See later comments on https://github.com/rails/importmap-rails/issues/107 for an official reply - basically, use jsbundling-rails and cssbundling-rails with a fully Node-based setup if you're going to have any components with both JS and CSS parts, unless you want to version-manage them separately.

  • You'd remove any gem that gave you those components, e.g. remove Bootstrap
  • You'd instead manage such dependencies via package.json and Yarn
  • You'll use bin/dev to run your development server and have CSS & JS compilation

While this much heavier approach is sad compared to either a simple Gem Sprockets workflow (non-Webpacker) or import maps, and while it seems to have significant drawbacks now that e.g. @import wildcards aren't supported so you have to now hand-maintain lists of files that previously could just be linked as a tree - and so-on, there are sadly a lot of drawbacks compared to e.g.
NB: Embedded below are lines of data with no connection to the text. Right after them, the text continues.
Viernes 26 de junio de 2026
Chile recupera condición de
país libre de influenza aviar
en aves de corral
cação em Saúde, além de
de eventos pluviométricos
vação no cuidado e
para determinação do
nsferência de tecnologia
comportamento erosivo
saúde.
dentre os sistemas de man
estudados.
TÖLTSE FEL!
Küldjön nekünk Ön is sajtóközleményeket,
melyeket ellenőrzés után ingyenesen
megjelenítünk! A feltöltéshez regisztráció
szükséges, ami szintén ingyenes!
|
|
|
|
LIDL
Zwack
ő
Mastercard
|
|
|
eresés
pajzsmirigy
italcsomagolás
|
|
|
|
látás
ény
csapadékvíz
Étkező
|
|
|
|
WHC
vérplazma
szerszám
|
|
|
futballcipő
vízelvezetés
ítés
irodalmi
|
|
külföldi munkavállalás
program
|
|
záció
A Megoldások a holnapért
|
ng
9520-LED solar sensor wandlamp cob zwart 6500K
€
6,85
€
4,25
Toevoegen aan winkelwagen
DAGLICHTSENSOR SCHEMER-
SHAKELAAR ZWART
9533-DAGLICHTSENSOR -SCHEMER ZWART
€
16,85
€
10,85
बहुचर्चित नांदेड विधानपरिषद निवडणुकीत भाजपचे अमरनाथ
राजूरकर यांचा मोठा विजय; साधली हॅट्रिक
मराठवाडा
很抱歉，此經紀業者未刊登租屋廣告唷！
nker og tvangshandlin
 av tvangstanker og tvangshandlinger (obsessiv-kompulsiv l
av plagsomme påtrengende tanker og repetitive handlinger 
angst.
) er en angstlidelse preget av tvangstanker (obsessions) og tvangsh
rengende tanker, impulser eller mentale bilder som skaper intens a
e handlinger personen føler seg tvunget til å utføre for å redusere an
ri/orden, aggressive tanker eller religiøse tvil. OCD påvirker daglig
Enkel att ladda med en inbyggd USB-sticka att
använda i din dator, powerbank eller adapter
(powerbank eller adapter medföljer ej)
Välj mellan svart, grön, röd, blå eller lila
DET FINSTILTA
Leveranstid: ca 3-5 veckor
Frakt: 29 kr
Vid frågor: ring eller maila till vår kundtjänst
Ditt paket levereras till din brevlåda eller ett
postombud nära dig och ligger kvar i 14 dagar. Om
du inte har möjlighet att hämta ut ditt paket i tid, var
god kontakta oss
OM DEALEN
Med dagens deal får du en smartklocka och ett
Rails 4-5 ish era simple Sprockets and gems with synchronous on-demand compilation by a single server process in development - it does mean you have access to a dramatically wider range of options for preprocessing, transpilation, generalised NPM / Yarn ecosystem or alternate build mechanisms, and it's now fronted by "vanilla" Yarn and package.json without any weird gems in the middle making things harder to learn.